▶ The task
Exact reproduction of the listing is required. Pictures are not reproduced.

▶ Information supplied
===
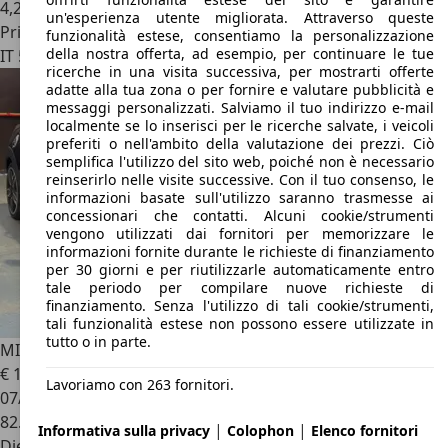
4,2 l/100 km (comb.)
un'esperienza utente migliorata. Attraverso queste
Privato
funzionalità estese, consentiamo la personalizzazione
della nostra offerta, ad esempio, per continuare le tue
IT 50031
Barberino Di Mugello
ricerche in una visita successiva, per mostrarti offerte
adatte alla tua zona o per fornire e valutare pubblicità e
messaggi personalizzati. Salviamo il tuo indirizzo e-mail
localmente se lo inserisci per le ricerche salvate, i veicoli
preferiti o nell'ambito della valutazione dei prezzi. Ciò
semplifica l'utilizzo del sito web, poiché non è necessario
reinserirlo nelle visite successive. Con il tuo consenso, le
informazioni basate sull'utilizzo saranno trasmesse ai
concessionari che contatti. Alcuni cookie/strumenti
vengono utilizzati dai fornitori per memorizzare le
informazioni fornite durante le richieste di finanziamento
per 30 giorni e per riutilizzarle automaticamente entro
tale periodo per compilare nuove richieste di
finanziamento. Senza l'utilizzo di tali cookie/strumenti,
tali funzionalità estese non possono essere utilizzate in
tutto o in parte.
MINI Cooper SD
3p 2.0 Business auto
€ 17.000
Lavoriamo con 263 fornitori.
07/2018
82.288 km
|
|
Informativa sulla privacy
Colophon
Elenco fornitori
Diesel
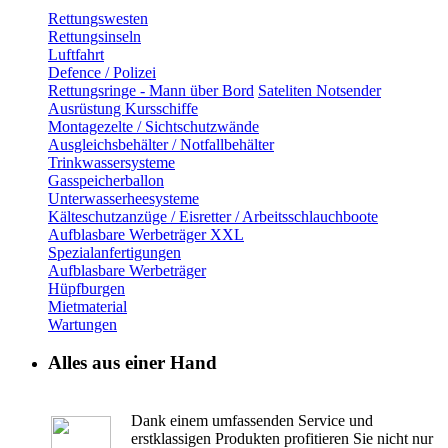
Rettungswesten
Rettungsinseln
Luftfahrt
Defence / Polizei
Rettungsringe - Mann über Bord
Sateliten Notsender
Ausrüstung Kursschiffe
Montagezelte / Sichtschutzwände
Ausgleichsbehälter / Notfallbehälter
Trinkwassersysteme
Gasspeicherballon
Unterwasserheesysteme
Kälteschutzanzüge / Eisretter / Arbeitsschlauchboote
Aufblasbare Werbeträger XXL
Spezialanfertigungen
Aufblasbare Werbeträger
Hüpfburgen
Mietmaterial
Wartungen
Alles aus einer Hand
Dank einem umfassenden Service und
erstklassigen Produkten profitieren Sie nicht nur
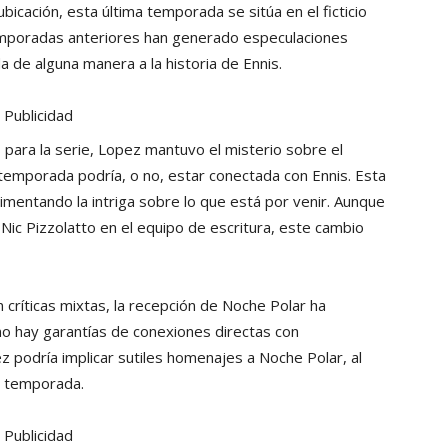
icación, esta última temporada se sitúa en el ficticio
temporadas anteriores han generado especulaciones
a de alguna manera a la historia de Ennis.
Publicidad
para la serie, Lopez mantuvo el misterio sobre el
a temporada podría, o no, estar conectada con Ennis. Esta
imentando la intriga sobre lo que está por venir. Aunque
ic Pizzolatto en el equipo de escritura, este cambio
 críticas mixtas, la recepción de Noche Polar ha
 no hay garantías de conexiones directas con
 podría implicar sutiles homenajes a Noche Polar, al
ra temporada.
Publicidad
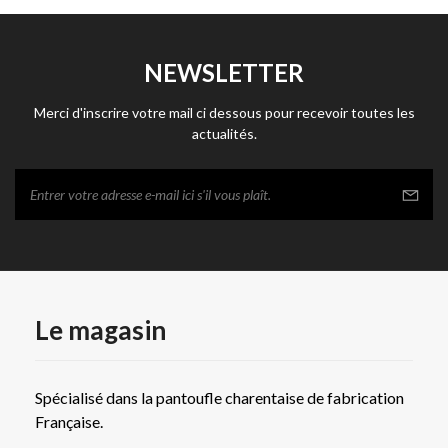
NEWSLETTER
Merci d'inscrire votre mail ci dessous pour recevoir toutes les
actualités.
Le magasin
Spécialisé dans la pantoufle charentaise de fabrication
Française.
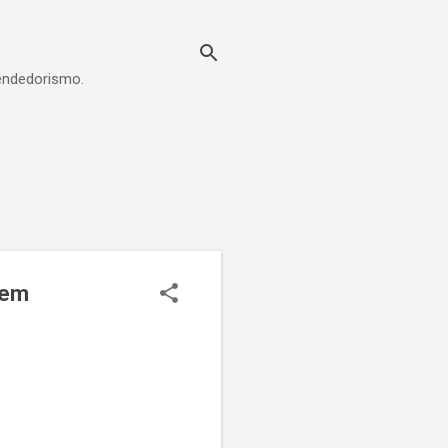
eendedorismo.
 em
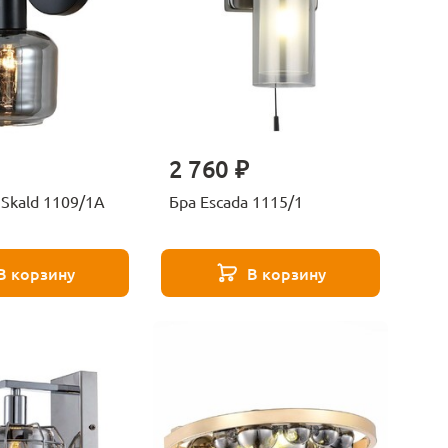
2 760 ₽
 Skald 1109/1A
Бра Escada 1115/1
В корзину
В корзину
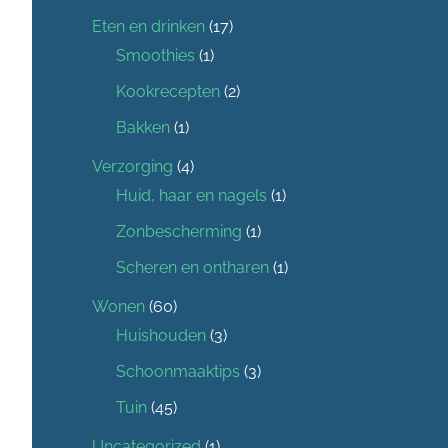
Eten en drinken
(17)
Smoothies
(1)
Kookrecepten
(2)
Bakken
(1)
Verzorging
(4)
Huid, haar en nagels
(1)
Zonbescherming
(1)
Scheren en ontharen
(1)
Wonen
(60)
Huishouden
(3)
Schoonmaaktips
(3)
Tuin
(45)
Uncategorized
(1)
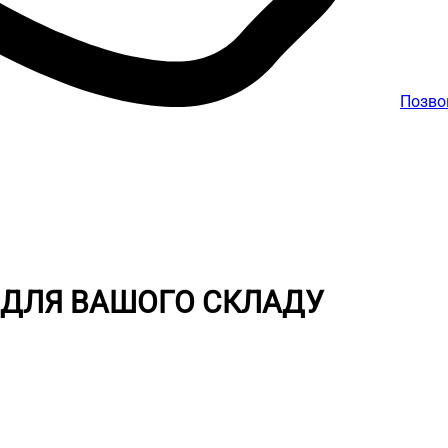
Позво
 ДЛЯ ВАШОГО СКЛАДУ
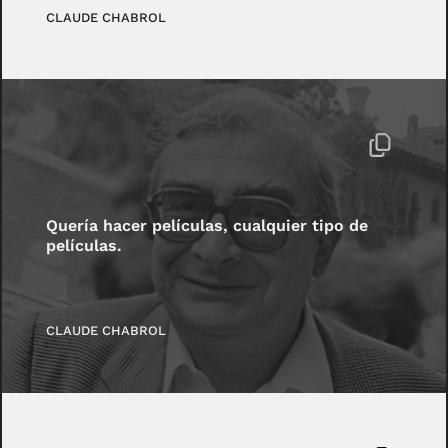
CLAUDE CHABROL
Quería hacer películas, cualquier tipo de
películas.
CLAUDE CHABROL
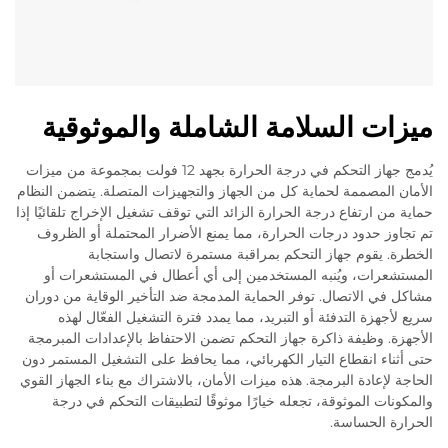
ميزات السلامة الشاملة والموثوقية
يُدمج جهاز التحكم في درجة الحرارة بجهد 12 فولت بمجموعة من ميزات
الأمان المصممة لحماية كل من الجهاز والتجهيزات المتصلة. يتضمن النظام
حماية من ارتفاع درجة الحرارة الزائد التي توقف تشغيل الإخراج تلقائيًا إذا
تم تجاوز حدود درجات الحرارة، مما يمنع الأضرار المحتملة أو الظروف
الخطرة. يقوم جهاز التحكم بمراقبة مستمرة لاتصال واستجابة
المستشعرات، ويُنبه المستخدمين إلى أي أعطال في المستشعرات أو
مشاكل في الاتصال. توفر الحماية المدمجة ضد التأخير الوقاية من دوران
سريع لأجهزة التدفئة أو التبريد، مما يمدد فترة التشغيل الفعّال لهذه
الأجهزة. وظيفة ذاكرة جهاز التحكم تضمن الاحتفاظ بالإعدادات المبرمجة
حتى أثناء انقطاع التيار الكهربائي، مما يحافظ على التشغيل المستمر دون
الحاجة لإعادة البرمجة. هذه ميزات الأمان، بالاشتراك مع بناء الجهاز القوي
والمكونات الموثوقة، تجعله خيارًا موثوقًا لتطبيقات التحكم في درجة
الحرارة الحساسة.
===
▶ Your response
4,2 l/100 km (comb.)
un'esperienza utente migliorata. Attraverso queste
Privato
funzionalità estese, consentiamo la personalizzazione
della nostra offerta, ad esempio, per continuare le tue
IT 50031
Barberino Di Mugello
ricerche in una visita successiva, per mostrarti offerte
adatte alla tua zona o per fornire e valutare pubblicità e
messaggi personalizzati. Salviamo il tuo indirizzo e-mail
localmente se lo inserisci per le ricerche salvate, i veicoli
preferiti o nell'ambito della valutazione dei prezzi. Ciò
semplifica l'utilizzo del sito web, poiché non è necessario
reinserirlo nelle visite successive. Con il tuo consenso, le
informazioni basate sull'utilizzo saranno trasmesse ai
concessionari che contatti. Alcuni cookie/strumenti
vengono utilizzati dai fornitori per memorizzare le
informazioni fornite durante le richieste di finanziamento
per 30 giorni e per riutilizzarle automaticamente entro
tale periodo per compilare nuove richieste di
finanziamento. Senza l'utilizzo di tali cookie/strumenti,
tali funzionalità estese non possono essere utilizzate in
tutto o in parte.
MINI Cooper SD
3p 2.0 Business auto
€ 17.000
Lavoriamo con 263 fornitori.
07/2018
82.288 km
|
|
Informativa sulla privacy
Colophon
Elenco fornitori
Diesel
Rettungswesten
Rettungsinseln
Luftfahrt
Defence / Polizei
Rettungsringe - Mann über Bord
Sateliten Notsender
Ausrüstung Kursschiffe
Montagezelte / Sichtschutzwände
Ausgleichsbehälter / Notfallbehälter
Trinkwassersysteme
Gasspeicherballon
Unterwasserheesysteme
Kälteschutzanzüge / Eisretter / Arbeitsschlauchboote
Aufblasbare Werbeträger XXL
Spezialanfertigungen
Aufblasbare Werbeträger
Hüpfburgen
Mietmaterial
Wartungen
Alles aus einer Hand
Dank einem umfassenden Service und
erstklassigen Produkten profitieren Sie nicht nur
icación, esta última temporada se sitúa en el ficticio
temporadas anteriores han generado especulaciones
a de alguna manera a la historia de Ennis.
Publicidad
para la serie, Lopez mantuvo el misterio sobre el
a temporada podría, o no, estar conectada con Ennis. Esta
imentando la intriga sobre lo que está por venir. Aunque
ic Pizzolatto en el equipo de escritura, este cambio
 críticas mixtas, la recepción de Noche Polar ha
 no hay garantías de conexiones directas con
 podría implicar sutiles homenajes a Noche Polar, al
ra temporada.
Publicidad
NEWSLETTER
Merci d'inscrire votre mail ci dessous pour recevoir toutes les
actualités.
Le magasin
Spécialisé dans la pantoufle charentaise de fabrication
Française.
eendedorismo.
 em
2 760 ₽
 Skald 1109/1A
Бра Escada 1115/1
В корзину
В корзину
Eten en drinken
(17)
Smoothies
(1)
Kookrecepten
(2)
Bakken
(1)
Verzorging
(4)
Huid, haar en nagels
(1)
Zonbescherming
(1)
Scheren en ontharen
(1)
Wonen
(60)
Huishouden
(3)
Schoonmaaktips
(3)
Tuin
(45)
Uncategorized
(1)
Позво
 ДЛЯ ВАШОГО СКЛАДУ
CLAUDE CHABROL
Quería hacer películas, cualquier tipo de
películas.
CLAUDE CHABROL
ميزات السلامة الشاملة والموثوقية
يُدمج جهاز التحكم في درجة الحرارة بجهد 12 فولت بمجموعة من ميزات
الأمان المصممة لحماية كل من الجهاز والتجهيزات المتصلة. يتضمن النظام
حماية من ارتفاع درجة الحرارة الزائد التي توقف تشغيل الإخراج تلقائيًا إذا
تم تجاوز حدود درجات الحرارة، مما يمنع الأضرار المحتملة أو الظروف
الخطرة. يقوم جهاز التحكم بمراقبة مستمرة لاتصال واستجابة
المستشعرات، ويُنبه المستخدمين إلى أي أعطال في المستشعرات أو
مشاكل في الاتصال. توفر الحماية المدمجة ضد التأخير الوقاية من دوران
سريع لأجهزة التدفئة أو التبريد، مما يمدد فترة التشغيل الفعّال لهذه
الأجهزة. وظيفة ذاكرة جهاز التحكم تضمن الاحتفاظ بالإعدادات المبرمجة
حتى أثناء انقطاع التيار الكهربائي، مما يحافظ على التشغيل المستمر دون
الحاجة لإعادة البرمجة. هذه ميزات الأمان، بالاشتراك مع بناء الجهاز القوي
والمكونات الموثوقة، تجعله خيارًا موثوقًا لتطبيقات التحكم في درجة
الحرارة الحساسة.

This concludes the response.